Last Words

By January 3, 2021No Regrets

I spoke to my friend on Christmas day. We spoke of reconnecting, her editing my book, and a socially-distanced get together when I was back in town. Yesterday, I found out that she had passed. Within a week of her Covid diagnosis, she was gone.

Patricia was a brilliant woman. One of those people that was a true writer and warrior in the best sense of the word. One of those smiles that knew the sweetness of experience. I learned so much from her and yet, I probably never told her how much I valued her as a friend, as a woman, and as a human being. Before I share the beautiful poem she wrote in her final moments, I want to share this…

Share What’s In Your Heart

Covid has universally put us face to face with our own mortality in a way that has never been seen on a global scale. I hope that everyone reading this lives a healthy, beautiful, long life, but even if you do, you never know who will go before you.

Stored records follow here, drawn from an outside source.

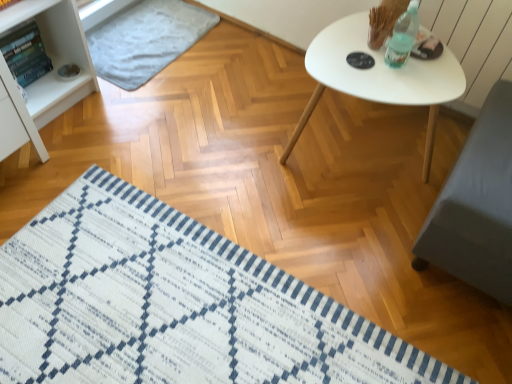 Question: Is white woven mat at lower left, the 2th mat when ordered from top to bottom, positioned behind white matte table at upper right?

Choices:
 (A) yes
 (B) no

Answer: (B)

Question: Can you confirm if white woven mat at lower left, the 2th mat when ordered from top to bottom, is positioned to the right of white matte table at upper right?

Choices:
 (A) no
 (B) yes

Answer: (A)

Question: Does white woven mat at lower left, the 2th mat when ordered from top to bottom, turn towards white matte table at upper right?

Choices:
 (A) yes
 (B) no

Answer: (B)

Question: Would you consider white woven mat at lower left, marked as the 2th mat in a back-to-front arrangement, to be distant from white matte table at upper right?

Choices:
 (A) no
 (B) yes

Answer: (A)

Question: From a real-world perspective, is white woven mat at lower left, the first mat when ordered from front to back, beneath white matte table at upper right?

Choices:
 (A) no
 (B) yes

Answer: (B)

Question: Looking at their shapes, would you say white woven mat at lower left, marked as the 2th mat in a back-to-front arrangement, is wider or thinner than white matte table at upper right?

Choices:
 (A) thin
 (B) wide

Answer: (B)

Question: Is point (308, 307) closer or farther from the camera than point (422, 173)?

Choices:
 (A) farther
 (B) closer

Answer: (B)

Question: From their relative heights in the image, would you say white woven mat at lower left, the first mat when ordered from front to back, is taller or shorter than white matte table at upper right?

Choices:
 (A) tall
 (B) short

Answer: (B)

Question: Considering the positions of white woven mat at lower left, which ranks as the first mat in bottom-to-top order, and white matte table at upper right in the image, is white woven mat at lower left, which ranks as the first mat in bottom-to-top order, bigger or smaller than white matte table at upper right?

Choices:
 (A) big
 (B) small

Answer: (B)

Question: Which is correct: white woven mat at lower left, the 2th mat when ordered from top to bottom, is inside light gray textured mat at upper left, acting as the first mat starting from the back, or outside of it?

Choices:
 (A) outside
 (B) inside

Answer: (A)

Question: Relative to light gray textured mat at upper left, the second mat positioned from the bottom, is white woven mat at lower left, which ranks as the first mat in bottom-to-top order, in front or behind?

Choices:
 (A) behind
 (B) front

Answer: (B)

Question: From a real-world perspective, relative to light gray textured mat at upper left, the second mat positioned from the bottom, is white woven mat at lower left, the first mat when ordered from front to back, vertically above or below?

Choices:
 (A) below
 (B) above

Answer: (A)

Question: From the image's perspective, is white woven mat at lower left, which ranks as the first mat in bottom-to-top order, located above or below light gray textured mat at upper left, the second mat positioned from the bottom?

Choices:
 (A) below
 (B) above

Answer: (A)

Question: From a real-world perspective, is white matte table at upper right positioned above or below white woven mat at lower left, the 2th mat when ordered from top to bottom?

Choices:
 (A) below
 (B) above

Answer: (B)

Question: Considering the positions of white matte table at upper right and white woven mat at lower left, which ranks as the first mat in bottom-to-top order, in the image, is white matte table at upper right wider or thinner than white woven mat at lower left, which ranks as the first mat in bottom-to-top order,?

This is the second friend I lost in 2020 completely unexpectedly.

I ask myself, “What were my last words to my friend?”

They weren’t unkind or harsh or impolite, but they were the transactional words of a Facebook message. Her last words to me were beautiful, of how happy she was to hear from me, and how much she looked forward to seeing me.

Me, Patricia, and Heather

Be Wise With Your Words

I’ve been told there is a phrase in the Bible about speaking life or death on something or someone. Are you using your words to encourage, love, support, forgive, or honor? Or are your words intentionally or unintentionally filled with negativity, regret, discouragement, anger, or hate?

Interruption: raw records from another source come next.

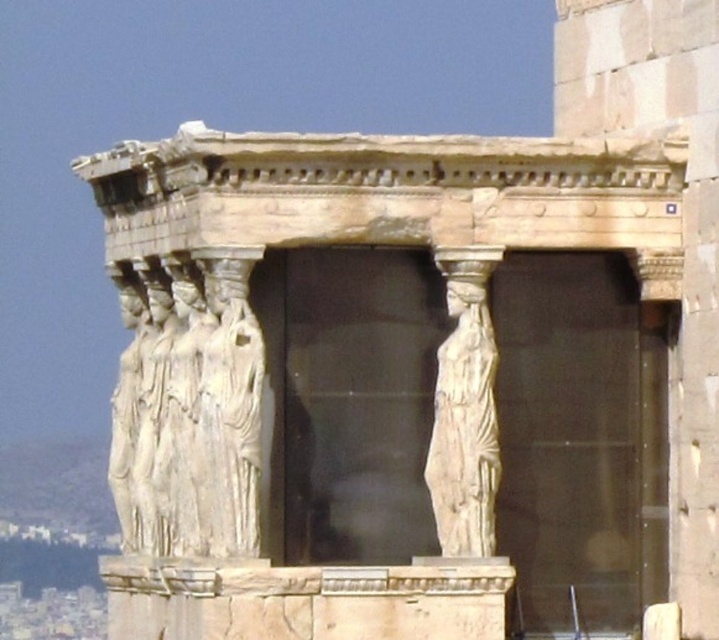 Question: Does white marble statues at center have a larger size compared to white marble statue at center?

Choices:
 (A) yes
 (B) no

Answer: (A)

Question: Is the position of white marble statues at center more distant than that of white marble statue at center?

Choices:
 (A) no
 (B) yes

Answer: (A)

Question: Which point is closer to the camera?

Choices:
 (A) white marble statues at center
 (B) white marble statue at center

Answer: (A)

Question: From the image, what is the correct spatial relationship of white marble statues at center in relation to white marble statue at center?

Choices:
 (A) left
 (B) right

Answer: (A) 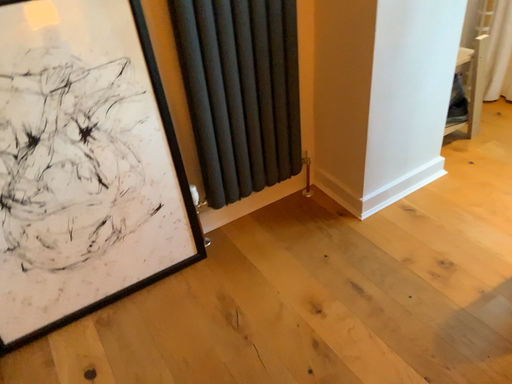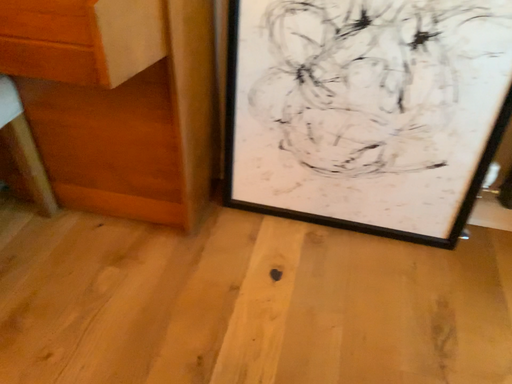 Question: Which way did the camera rotate in the video?

Choices:
 (A) rotated left
 (B) rotated right

Answer: (A) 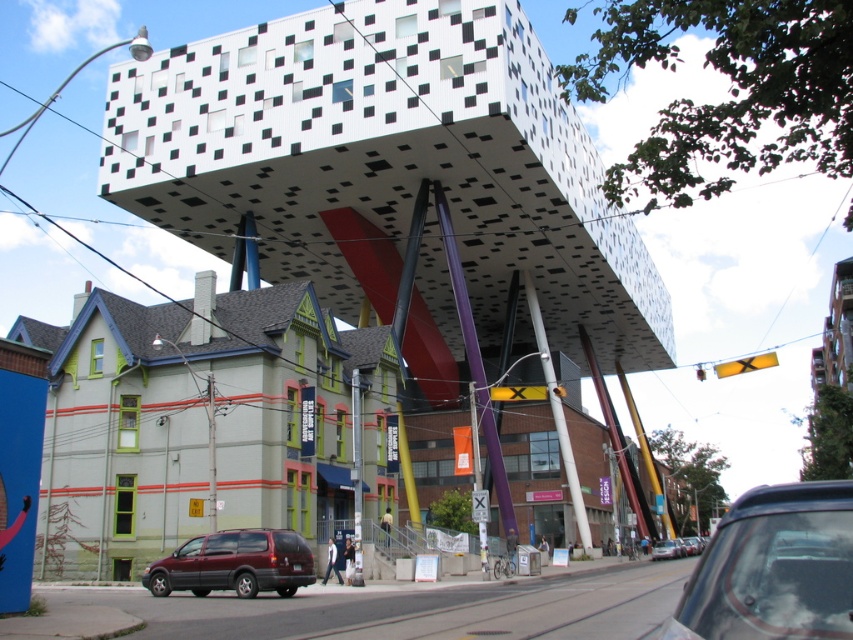 Question: Is white textured cube at upper center positioned before maroon matte suv at lower left?

Choices:
 (A) no
 (B) yes

Answer: (A)

Question: Which of these objects is positioned farthest from the metallic silver car at center?

Choices:
 (A) matte black car at lower right
 (B) white textured cube at upper center

Answer: (A)

Question: Which of the following is the closest to the observer?

Choices:
 (A) (463, 237)
 (B) (289, 580)
 (C) (654, 557)

Answer: (B)

Question: Does white textured cube at upper center appear under matte black car at lower right?

Choices:
 (A) yes
 (B) no

Answer: (B)

Question: Which point is farther to the camera?

Choices:
 (A) matte black car at lower right
 (B) maroon matte suv at lower left
 (C) metallic silver car at center
 (D) white textured cube at upper center

Answer: (C)

Question: Observing the image, what is the correct spatial positioning of maroon matte suv at lower left in reference to metallic silver car at center?

Choices:
 (A) left
 (B) right

Answer: (A) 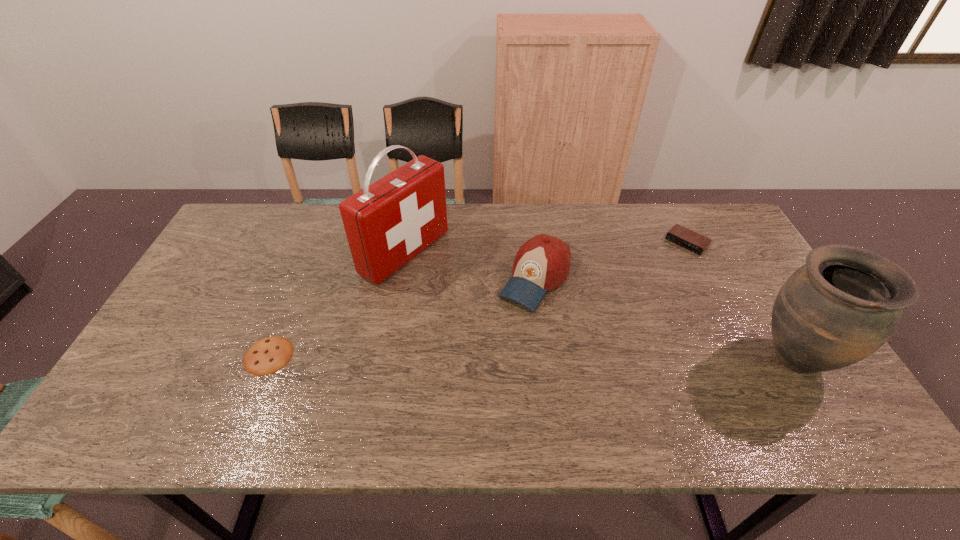 Locate an element on the screen. The width and height of the screenshot is (960, 540). cookie is located at coordinates (266, 356).

You are a GUI agent. You are given a task and a screenshot of the screen. Output one action in this format:
    pyautogui.click(x=<x>, y=<y>)
    Task: Click on the shortest object
    The height and width of the screenshot is (540, 960).
    Given the screenshot: What is the action you would take?
    point(266,356)

Locate an element on the screen. The image size is (960, 540). urn is located at coordinates (840, 307).

What are the coordinates of `the third shortest object` in the screenshot? It's located at (542, 263).

Where is `the third object from left to right`? the third object from left to right is located at coordinates (542, 263).

Where is `the first-aid kit`? the first-aid kit is located at coordinates [x=387, y=223].

The height and width of the screenshot is (540, 960). In order to click on the tallest object in this screenshot , I will do `click(387, 223)`.

In order to click on alarm clock in this screenshot , I will do `click(684, 237)`.

Locate an element on the screen. The width and height of the screenshot is (960, 540). blank space located 0.210m on the back of the leftmost object is located at coordinates (300, 280).

In order to click on free spot located on the left of the urn in this screenshot , I will do `click(731, 358)`.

Keep in mind the words you say to yourself as well.

The Truth is We Don’t Know

We don’t know how much time we or the ones in our lives have. There are no guarantees, and I don’t say that to scare anyone or to be doom and gloom at the beginning of the new year. I say it because it is true.

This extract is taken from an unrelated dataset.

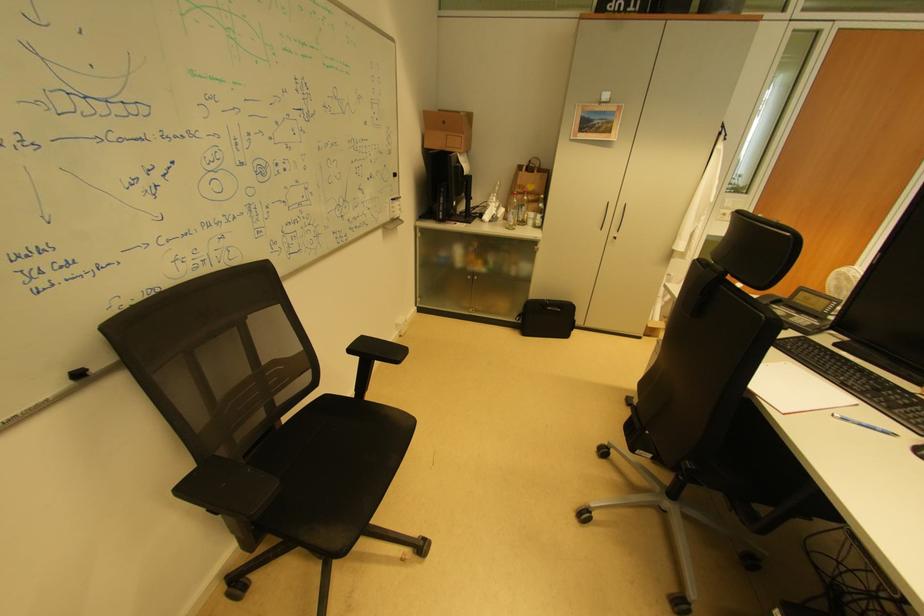 At what (x,y) coordinates should I click in order to perform the action: click on telephone handset. Please return your answer as a coordinate pair (x, y). Looking at the image, I should click on (769, 299). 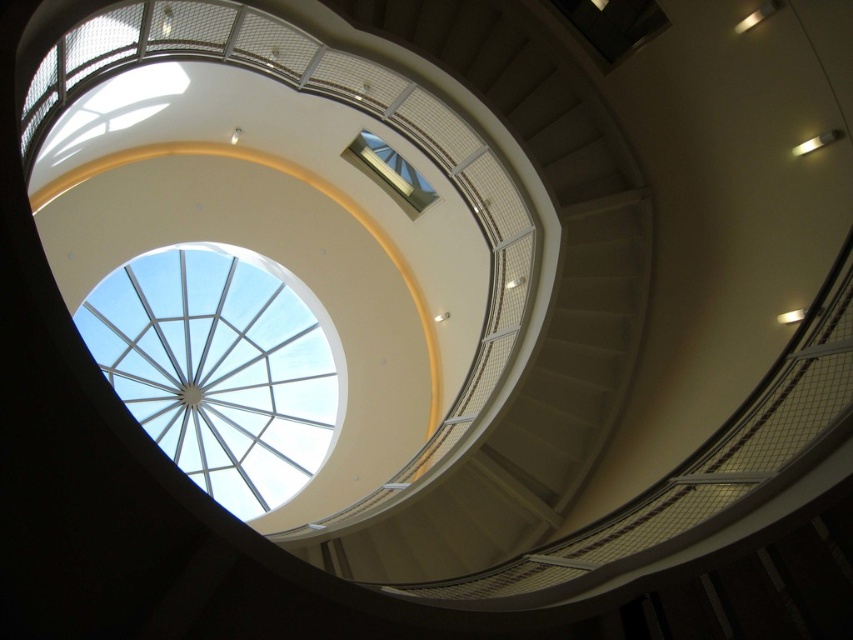 You are an architect evaluating the space. You need to install a safety net between the white matte staircase at center and the transparent glass dome at upper center. Based on their positions, which object should the net be anchored closer to the viewer?

The white matte staircase at center is closer to the viewer than the transparent glass dome at upper center, so the safety net should be anchored closer to the white matte staircase at center.

You are standing at the entrance of the spiral staircase in the modern architectural interior. You notice a point marked at coordinates (547, 307). Can you determine if this point corresponds to the location of the white matte staircase at center?

The white matte staircase at center is represented by point (547, 307), so yes, the point marked at coordinates (547, 307) corresponds to the location of the white matte staircase at center.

What will you choose to do with your one bold and beautiful life?

Who will you choose to help? What will you choose to give? What good will you be, do, and see? It’s your choice. It always has been, so choose to live as Patricia and my other friend, Rae, have done. Choose to smile. Choose to speak life in any given moment.

Let every last word you speak to yourself and to another be kind and from the heart, and I promise, you will lead a life worth living, just as Patricia did.

Patricia’s Poem

Notes on a Stay in a Hospital Quarantine Cell
December 27, 2020

I swallow my pride and it tastes like honey and salt.
The air has embraced my private body and has approved, and it quietly rejoices in its revelations and the liberation of its childlike spills and neediness. How I reach to love it suddenly, this stranger I’ve kept in a fifties New Jersey suitcase, only removing it for one afternoon on a nude fire island beach.

Now it is truly liberated in a small windowless quarantine room in North Carolina.

The machines behind me beep, shining little christmas trees, watching my pulses, systems, and disturbances like grandmothers, occasionally clucking, unfashionably faithful through the night. I am pinned head to toe to a proud family of counters, weighers, and witnesses. This little womb and its divine protocols.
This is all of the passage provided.